Given information —
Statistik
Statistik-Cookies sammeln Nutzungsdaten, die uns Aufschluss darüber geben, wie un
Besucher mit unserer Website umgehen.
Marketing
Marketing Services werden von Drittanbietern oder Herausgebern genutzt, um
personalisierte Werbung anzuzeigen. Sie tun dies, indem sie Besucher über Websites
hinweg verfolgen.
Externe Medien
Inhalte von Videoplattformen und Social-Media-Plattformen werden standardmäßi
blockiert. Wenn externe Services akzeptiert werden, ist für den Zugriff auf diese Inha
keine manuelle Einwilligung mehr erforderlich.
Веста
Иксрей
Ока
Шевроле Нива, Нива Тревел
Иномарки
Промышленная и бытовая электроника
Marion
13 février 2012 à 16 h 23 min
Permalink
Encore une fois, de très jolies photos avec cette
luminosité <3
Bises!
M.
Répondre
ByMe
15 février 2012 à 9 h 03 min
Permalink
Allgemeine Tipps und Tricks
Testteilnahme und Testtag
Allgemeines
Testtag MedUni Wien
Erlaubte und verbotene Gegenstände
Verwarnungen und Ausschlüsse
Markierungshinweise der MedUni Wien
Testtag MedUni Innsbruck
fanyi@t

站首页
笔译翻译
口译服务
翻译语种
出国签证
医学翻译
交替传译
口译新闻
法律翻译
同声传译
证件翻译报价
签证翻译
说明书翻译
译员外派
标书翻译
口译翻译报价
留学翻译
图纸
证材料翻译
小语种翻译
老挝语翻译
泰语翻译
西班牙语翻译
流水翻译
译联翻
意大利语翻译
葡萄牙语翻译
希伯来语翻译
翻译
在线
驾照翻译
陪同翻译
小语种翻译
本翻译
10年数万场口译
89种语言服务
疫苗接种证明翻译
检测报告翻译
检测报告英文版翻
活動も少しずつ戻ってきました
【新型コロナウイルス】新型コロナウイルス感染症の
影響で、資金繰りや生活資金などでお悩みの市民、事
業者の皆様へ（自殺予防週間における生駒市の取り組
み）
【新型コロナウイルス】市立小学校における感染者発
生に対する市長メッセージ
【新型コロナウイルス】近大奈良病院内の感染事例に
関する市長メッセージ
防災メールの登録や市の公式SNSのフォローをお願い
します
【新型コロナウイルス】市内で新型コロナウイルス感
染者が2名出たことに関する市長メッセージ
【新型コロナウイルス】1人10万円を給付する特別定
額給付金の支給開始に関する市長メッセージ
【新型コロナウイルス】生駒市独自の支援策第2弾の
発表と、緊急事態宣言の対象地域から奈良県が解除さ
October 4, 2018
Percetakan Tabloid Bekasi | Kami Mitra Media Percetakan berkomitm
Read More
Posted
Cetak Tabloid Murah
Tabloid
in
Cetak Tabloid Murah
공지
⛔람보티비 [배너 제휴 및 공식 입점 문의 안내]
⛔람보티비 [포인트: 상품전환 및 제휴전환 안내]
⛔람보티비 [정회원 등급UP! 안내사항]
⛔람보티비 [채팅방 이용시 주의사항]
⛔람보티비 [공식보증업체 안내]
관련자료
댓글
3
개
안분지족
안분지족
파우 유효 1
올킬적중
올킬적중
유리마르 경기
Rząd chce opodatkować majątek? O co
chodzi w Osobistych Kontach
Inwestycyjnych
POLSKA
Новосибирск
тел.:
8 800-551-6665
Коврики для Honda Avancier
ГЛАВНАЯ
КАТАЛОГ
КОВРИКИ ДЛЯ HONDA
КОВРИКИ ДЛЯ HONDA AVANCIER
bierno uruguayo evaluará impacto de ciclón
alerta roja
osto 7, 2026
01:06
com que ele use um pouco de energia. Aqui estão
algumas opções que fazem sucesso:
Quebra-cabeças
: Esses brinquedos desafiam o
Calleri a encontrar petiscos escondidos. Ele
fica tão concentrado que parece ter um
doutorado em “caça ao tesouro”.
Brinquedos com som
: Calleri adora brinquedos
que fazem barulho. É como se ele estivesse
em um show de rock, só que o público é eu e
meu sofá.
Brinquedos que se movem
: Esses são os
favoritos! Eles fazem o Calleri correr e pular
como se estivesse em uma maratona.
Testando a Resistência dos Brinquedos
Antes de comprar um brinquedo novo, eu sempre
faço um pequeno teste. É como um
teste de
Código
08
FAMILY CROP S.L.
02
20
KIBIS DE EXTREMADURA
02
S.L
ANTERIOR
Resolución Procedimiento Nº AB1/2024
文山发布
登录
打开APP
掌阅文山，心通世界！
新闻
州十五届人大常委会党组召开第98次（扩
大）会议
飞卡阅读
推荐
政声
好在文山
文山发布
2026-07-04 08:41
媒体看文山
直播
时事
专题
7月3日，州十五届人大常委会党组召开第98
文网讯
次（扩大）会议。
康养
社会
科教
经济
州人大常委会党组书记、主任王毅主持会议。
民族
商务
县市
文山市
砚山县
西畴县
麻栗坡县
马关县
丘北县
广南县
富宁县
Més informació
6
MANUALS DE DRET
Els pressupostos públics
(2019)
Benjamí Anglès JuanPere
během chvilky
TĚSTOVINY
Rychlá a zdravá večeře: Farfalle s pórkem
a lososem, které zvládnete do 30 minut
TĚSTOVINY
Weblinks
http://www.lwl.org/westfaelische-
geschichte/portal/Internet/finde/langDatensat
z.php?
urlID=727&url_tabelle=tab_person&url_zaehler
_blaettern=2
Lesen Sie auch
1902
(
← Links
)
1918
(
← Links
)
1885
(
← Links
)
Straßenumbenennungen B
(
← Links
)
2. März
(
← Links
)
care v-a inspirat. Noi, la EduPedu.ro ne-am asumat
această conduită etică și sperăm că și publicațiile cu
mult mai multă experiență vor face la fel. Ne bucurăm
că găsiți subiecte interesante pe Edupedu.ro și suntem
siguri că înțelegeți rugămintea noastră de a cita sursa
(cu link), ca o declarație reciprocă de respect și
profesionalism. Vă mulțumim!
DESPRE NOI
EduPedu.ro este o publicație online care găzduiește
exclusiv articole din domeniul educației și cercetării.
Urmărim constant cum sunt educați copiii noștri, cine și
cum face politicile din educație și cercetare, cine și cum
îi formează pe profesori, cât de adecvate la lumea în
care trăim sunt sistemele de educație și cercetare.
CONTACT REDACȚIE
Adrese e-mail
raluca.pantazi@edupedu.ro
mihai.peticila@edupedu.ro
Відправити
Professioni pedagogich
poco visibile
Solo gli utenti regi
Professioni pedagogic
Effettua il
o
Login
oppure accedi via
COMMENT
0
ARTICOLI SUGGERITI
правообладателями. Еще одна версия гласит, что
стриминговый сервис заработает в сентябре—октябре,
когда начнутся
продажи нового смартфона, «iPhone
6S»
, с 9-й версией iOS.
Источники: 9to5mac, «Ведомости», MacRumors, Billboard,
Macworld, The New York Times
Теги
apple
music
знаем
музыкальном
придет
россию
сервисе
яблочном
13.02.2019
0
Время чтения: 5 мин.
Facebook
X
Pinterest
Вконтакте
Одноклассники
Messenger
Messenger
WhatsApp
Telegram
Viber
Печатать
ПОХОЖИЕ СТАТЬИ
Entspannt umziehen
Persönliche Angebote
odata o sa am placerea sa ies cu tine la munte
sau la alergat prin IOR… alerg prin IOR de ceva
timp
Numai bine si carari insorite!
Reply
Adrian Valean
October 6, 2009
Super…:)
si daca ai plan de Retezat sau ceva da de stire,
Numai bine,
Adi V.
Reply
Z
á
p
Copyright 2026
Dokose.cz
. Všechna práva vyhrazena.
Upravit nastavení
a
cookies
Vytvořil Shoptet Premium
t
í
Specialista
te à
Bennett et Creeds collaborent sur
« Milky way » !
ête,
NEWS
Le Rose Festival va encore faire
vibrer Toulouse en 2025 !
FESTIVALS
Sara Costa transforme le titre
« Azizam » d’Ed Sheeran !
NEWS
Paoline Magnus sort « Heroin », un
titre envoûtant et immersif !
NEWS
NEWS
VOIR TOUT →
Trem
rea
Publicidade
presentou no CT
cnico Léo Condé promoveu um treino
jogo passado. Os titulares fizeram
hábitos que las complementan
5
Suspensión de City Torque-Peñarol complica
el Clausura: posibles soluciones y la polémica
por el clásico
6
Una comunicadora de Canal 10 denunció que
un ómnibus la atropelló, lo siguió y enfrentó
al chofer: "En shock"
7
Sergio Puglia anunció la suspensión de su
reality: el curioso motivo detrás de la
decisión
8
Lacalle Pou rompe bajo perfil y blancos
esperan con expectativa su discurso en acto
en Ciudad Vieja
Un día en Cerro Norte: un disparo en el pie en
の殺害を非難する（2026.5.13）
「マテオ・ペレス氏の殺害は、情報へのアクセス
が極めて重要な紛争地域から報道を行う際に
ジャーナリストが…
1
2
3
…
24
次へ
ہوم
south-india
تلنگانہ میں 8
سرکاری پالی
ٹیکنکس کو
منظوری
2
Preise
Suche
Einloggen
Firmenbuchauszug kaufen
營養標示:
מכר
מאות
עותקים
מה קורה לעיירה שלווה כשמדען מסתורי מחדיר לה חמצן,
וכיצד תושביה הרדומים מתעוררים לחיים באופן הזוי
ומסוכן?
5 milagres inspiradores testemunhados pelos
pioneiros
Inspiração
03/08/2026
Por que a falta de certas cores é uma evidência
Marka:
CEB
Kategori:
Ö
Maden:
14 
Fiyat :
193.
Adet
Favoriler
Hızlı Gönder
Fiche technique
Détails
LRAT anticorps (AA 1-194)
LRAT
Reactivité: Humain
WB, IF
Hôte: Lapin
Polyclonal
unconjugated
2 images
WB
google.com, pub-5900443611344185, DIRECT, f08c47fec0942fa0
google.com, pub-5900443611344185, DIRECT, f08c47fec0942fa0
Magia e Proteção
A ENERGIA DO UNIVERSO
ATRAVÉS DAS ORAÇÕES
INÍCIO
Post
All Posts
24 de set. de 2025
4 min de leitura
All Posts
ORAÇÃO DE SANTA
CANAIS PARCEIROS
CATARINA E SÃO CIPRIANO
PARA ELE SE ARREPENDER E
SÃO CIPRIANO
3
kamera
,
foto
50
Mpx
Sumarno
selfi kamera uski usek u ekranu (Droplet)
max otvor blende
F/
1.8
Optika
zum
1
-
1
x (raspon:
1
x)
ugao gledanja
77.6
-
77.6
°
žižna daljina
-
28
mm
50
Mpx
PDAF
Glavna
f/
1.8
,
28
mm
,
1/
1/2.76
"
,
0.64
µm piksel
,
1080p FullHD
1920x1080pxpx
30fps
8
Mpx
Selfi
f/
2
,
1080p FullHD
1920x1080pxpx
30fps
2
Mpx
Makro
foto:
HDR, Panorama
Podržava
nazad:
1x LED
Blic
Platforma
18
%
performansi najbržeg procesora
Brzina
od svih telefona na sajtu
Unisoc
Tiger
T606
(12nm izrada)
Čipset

Work order —
Whenever the word "werden" shows up in a line of the entries, list that line.

Response to this task —
Marketing Services werden von Drittanbietern oder Herausgebern genutzt, um
Inhalte von Videoplattformen und Social-Media-Plattformen werden standardmäßi
blockiert. Wenn externe Services akzeptiert werden, ist für den Zugriff auf diese Inha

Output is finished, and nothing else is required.